== Data in this exercise ==
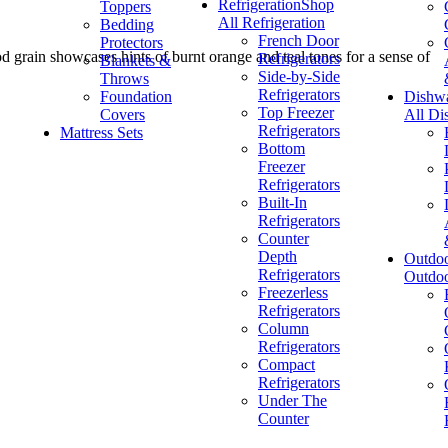
Refrigeration
Shop
Toppers
All Refrigeration
Bedding
French Door
Protectors
od grain showcases hints of burnt orange and teal tones for a sense of
Refrigerators
Blankets &
Side-by-Side
Throws
Refrigerators
Foundation
Dishw
Top Freezer
Covers
All Di
Refrigerators
Mattress Sets
Bottom
Freezer
Refrigerators
Built-In
Refrigerators
Counter
Depth
Outdo
Refrigerators
Outdo
Freezerless
Refrigerators
Column
Refrigerators
Compact
Refrigerators
Under The
Counter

== Aim of the exercise ==
An exact copy of the entries, minus the pictures, is what's needed here.

== Response below ==
Refrigeration
Shop
Toppers
All Refrigeration
Bedding
French Door
Protectors
od grain showcases hints of burnt orange and teal tones for a sense of
Refrigerators
Blankets &
Side-by-Side
Throws
Refrigerators
Foundation
Dishw
Top Freezer
Covers
All Di
Refrigerators
Mattress Sets
Bottom
Freezer
Refrigerators
Built-In
Refrigerators
Counter
Depth
Outdo
Refrigerators
Outdo
Freezerless
Refrigerators
Column
Refrigerators
Compact
Refrigerators
Under The
Counter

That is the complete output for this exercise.